**What is needed**
Go through the data below and retype all of it exactly.

(Transcribed page contents)
____________

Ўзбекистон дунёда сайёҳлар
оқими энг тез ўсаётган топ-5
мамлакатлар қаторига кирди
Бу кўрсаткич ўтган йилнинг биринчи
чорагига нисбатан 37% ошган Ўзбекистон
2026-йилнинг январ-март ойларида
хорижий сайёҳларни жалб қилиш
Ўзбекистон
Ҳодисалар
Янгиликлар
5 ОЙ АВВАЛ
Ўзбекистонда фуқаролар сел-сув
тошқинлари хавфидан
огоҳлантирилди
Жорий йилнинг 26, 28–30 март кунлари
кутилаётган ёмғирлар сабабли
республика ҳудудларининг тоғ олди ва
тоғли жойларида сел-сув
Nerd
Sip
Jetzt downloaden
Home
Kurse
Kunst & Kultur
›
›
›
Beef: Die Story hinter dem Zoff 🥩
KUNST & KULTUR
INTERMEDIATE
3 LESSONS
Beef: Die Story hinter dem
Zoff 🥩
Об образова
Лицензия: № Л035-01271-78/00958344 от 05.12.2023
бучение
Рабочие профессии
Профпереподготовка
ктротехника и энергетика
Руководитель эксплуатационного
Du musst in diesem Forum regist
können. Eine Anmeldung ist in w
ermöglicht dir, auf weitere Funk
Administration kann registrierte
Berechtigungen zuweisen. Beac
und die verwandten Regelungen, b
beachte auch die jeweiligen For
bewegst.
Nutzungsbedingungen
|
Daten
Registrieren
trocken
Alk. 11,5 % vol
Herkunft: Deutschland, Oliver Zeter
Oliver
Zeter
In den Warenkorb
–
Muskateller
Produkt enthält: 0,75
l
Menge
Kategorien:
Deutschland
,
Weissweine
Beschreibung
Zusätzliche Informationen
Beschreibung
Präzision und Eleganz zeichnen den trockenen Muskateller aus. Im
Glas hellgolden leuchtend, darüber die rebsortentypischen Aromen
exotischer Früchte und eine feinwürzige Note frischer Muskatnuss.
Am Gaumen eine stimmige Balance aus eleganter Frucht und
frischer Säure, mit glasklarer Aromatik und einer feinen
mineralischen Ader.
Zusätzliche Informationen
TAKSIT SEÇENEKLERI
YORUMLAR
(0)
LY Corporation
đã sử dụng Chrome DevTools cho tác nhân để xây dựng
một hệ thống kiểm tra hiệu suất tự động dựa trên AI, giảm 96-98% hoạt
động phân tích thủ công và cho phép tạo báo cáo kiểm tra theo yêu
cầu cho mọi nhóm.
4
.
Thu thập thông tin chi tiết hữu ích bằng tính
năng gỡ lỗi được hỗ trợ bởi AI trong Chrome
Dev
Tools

____________

**Response box**
Ўзбекистон дунёда сайёҳлар
оқими энг тез ўсаётган топ-5
мамлакатлар қаторига кирди
Бу кўрсаткич ўтган йилнинг биринчи
чорагига нисбатан 37% ошган Ўзбекистон
2026-йилнинг январ-март ойларида
хорижий сайёҳларни жалб қилиш
Ўзбекистон
Ҳодисалар
Янгиликлар
5 ОЙ АВВАЛ
Ўзбекистонда фуқаролар сел-сув
тошқинлари хавфидан
огоҳлантирилди
Жорий йилнинг 26, 28–30 март кунлари
кутилаётган ёмғирлар сабабли
республика ҳудудларининг тоғ олди ва
тоғли жойларида сел-сув
Nerd
Sip
Jetzt downloaden
Home
Kurse
Kunst & Kultur
›
›
›
Beef: Die Story hinter dem Zoff 🥩
KUNST & KULTUR
INTERMEDIATE
3 LESSONS
Beef: Die Story hinter dem
Zoff 🥩
Об образова
Лицензия: № Л035-01271-78/00958344 от 05.12.2023
бучение
Рабочие профессии
Профпереподготовка
ктротехника и энергетика
Руководитель эксплуатационного
Du musst in diesem Forum regist
können. Eine Anmeldung ist in w
ermöglicht dir, auf weitere Funk
Administration kann registrierte
Berechtigungen zuweisen. Beac
und die verwandten Regelungen, b
beachte auch die jeweiligen For
bewegst.
Nutzungsbedingungen
|
Daten
Registrieren
trocken
Alk. 11,5 % vol
Herkunft: Deutschland, Oliver Zeter
Oliver
Zeter
In den Warenkorb
–
Muskateller
Produkt enthält: 0,75
l
Menge
Kategorien:
Deutschland
,
Weissweine
Beschreibung
Zusätzliche Informationen
Beschreibung
Präzision und Eleganz zeichnen den trockenen Muskateller aus. Im
Glas hellgolden leuchtend, darüber die rebsortentypischen Aromen
exotischer Früchte und eine feinwürzige Note frischer Muskatnuss.
Am Gaumen eine stimmige Balance aus eleganter Frucht und
frischer Säure, mit glasklarer Aromatik und einer feinen
mineralischen Ader.
Zusätzliche Informationen
TAKSIT SEÇENEKLERI
YORUMLAR
(0)
LY Corporation
đã sử dụng Chrome DevTools cho tác nhân để xây dựng
một hệ thống kiểm tra hiệu suất tự động dựa trên AI, giảm 96-98% hoạt
động phân tích thủ công và cho phép tạo báo cáo kiểm tra theo yêu
cầu cho mọi nhóm.
4
.
Thu thập thông tin chi tiết hữu ích bằng tính
năng gỡ lỗi được hỗ trợ bởi AI trong Chrome
Dev
Tools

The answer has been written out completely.